Magee and others say the changes help Louisiana’s booming medical marijuana industry keep pace with neighboring states who were slower to legalize the practice but are in the process of standing up programs with a laxer regulatory framework.
Voting
Seven laws taking effect on Saturday pertain to voting. Most of the new laws are minor regulatory additions to the state’s election laws, unlike many of the voting restrictions passed in other states.
Act 12 and Act 16 impose new training requirements of parish elections supervisors and new registrars of voters.
Act 397 allows children up to the age of 18 to accompany their parents into the voting booth. Previously law only allowed pre-teens and younger children into the booth.
Act 364 expedites the process for removing deceased persons from the voter rolls and empowers the Secretary of State’s office to search obituaries for people who need to have their voter registration cancelled.
Act 13 deals with people conducting exit polling outside voting locations and prohibits them from being within 600 feet of the entrance to the polling place.
Act 22 extends the maximum amount of time a person may spend in the voting booth from three minutes to six and allows poll workers to provide even more time if there are lengthy constitutional amendments or propositions on the ballot.
Pre-trial Detention
Act 252 by Rep. Ted James, D-Baton Rouge, shortened the amount of time prosecutors can hold people in pre-trial detention before formally charging that person with a misdemeanor from 45 days to 30 days.
Louisiana is an extreme outlier for allowing prosecutors to hold people in jail for such lengthy periods without filing formal charges against them.
Around the country the typical deadline to file criminal charges is 72 hours. In Louisiana, prosecutors now have 30 days to file misdemeanor charges, 60 days to file most felony charges, and up to 120 days to charge someone with a capital offense like first-degree murder, second-degree murder or aggravated rape.
The original version of the legislation James proposed last spring would have reduced those amounts to five days for most felonies and misdemeanors and 30 days for capital offenses.
The legislation was watered down after the Louisiana Association of District Attorneys opposed the bill saying that was too tight a time frame for them to complete their preliminary investigations and file formal charges.
Maternal Care
Act 182 by Rep.
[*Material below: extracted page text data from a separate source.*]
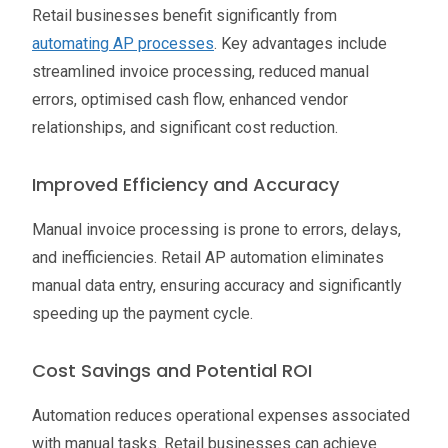
Retail businesses benefit significantly from
automating AP processes
. Key advantages include
streamlined invoice processing, reduced manual
errors, optimised cash flow, enhanced vendor
relationships, and significant cost reduction.
Improved Efficiency and Accuracy
Manual invoice processing is prone to errors, delays,
and inefficiencies. Retail AP automation eliminates
manual data entry, ensuring accuracy and significantly
speeding up the payment cycle.
Cost Savings and Potential ROI
Automation reduces operational expenses associated
with manual tasks. Retail businesses can achieve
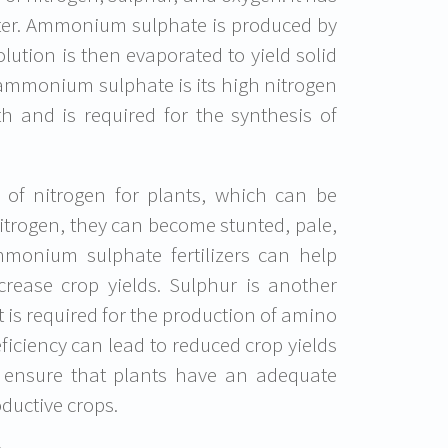
water. Ammonium sulphate is produced by
lution is then evaporated to yield solid
 ammonium sulphate is its high nitrogen
th and is required for the synthesis of
 of nitrogen for plants, which can be
nitrogen, they can become stunted, pale,
mmonium sulphate fertilizers can help
crease crop yields. Sulphur is another
 is required for the production of amino
eficiency can lead to reduced crop yields
 ensure that plants have an adequate
ductive crops.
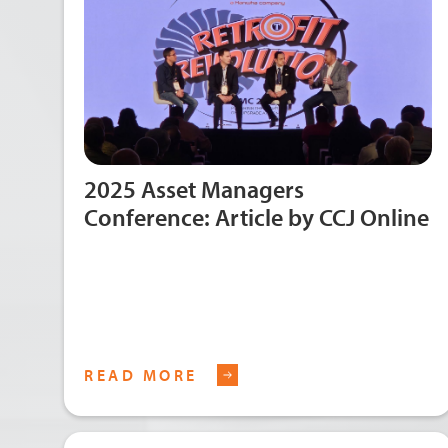
2025 Asset Managers
Conference: Article by CCJ Online
READ MORE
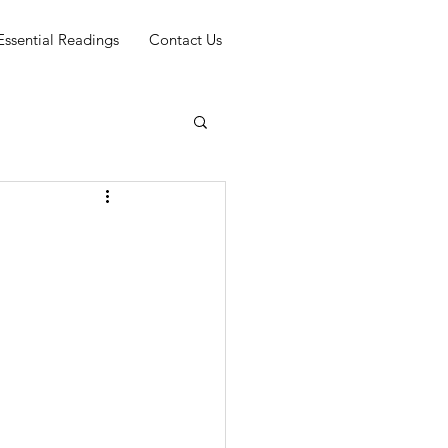
Essential Readings
Contact Us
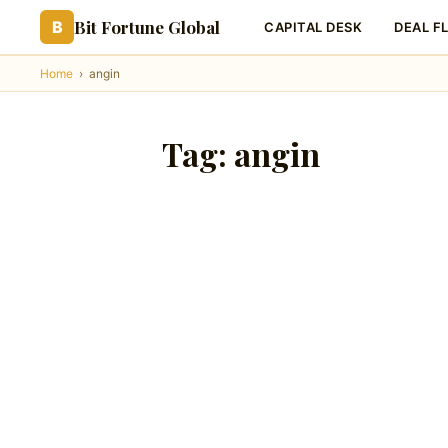
Bit Fortune Global
B
CAPITAL DESK
DEAL F
Home
›
angin
Tag:
angin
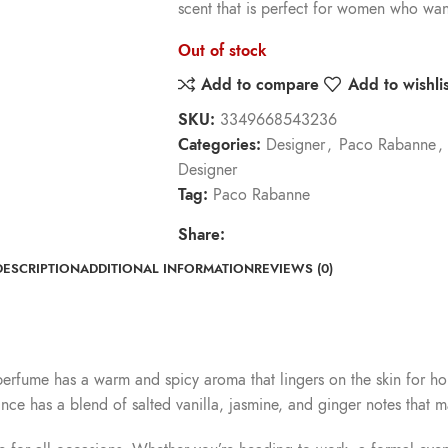
scent that is perfect for women who wan
Out of stock
Add to compare
Add to wishlis
SKU:
3349668543236
Categories:
Designer
,
Paco Rabanne
,
Designer
Tag:
Paco Rabanne
Share:
DESCRIPTION
ADDITIONAL INFORMATION
REVIEWS (0)
 perfume has a warm and spicy aroma that lingers on the skin for ho
ce has a blend of salted vanilla, jasmine, and ginger notes that ma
Matthew Willard, D-New Orleans, sets up new regulations for midwives and doulas in hopes of expanding expecting mothers’ access to maternal care and childbirth services, especially in underserved communities where hospital birthing centers are few and far between.
The law requires health insurance providers to treat midwives like physicians and pay for their services as such.
The law also establishes a doula registry board and sets up a framework for doulas to apply to receive reimbursement from health insurance providers.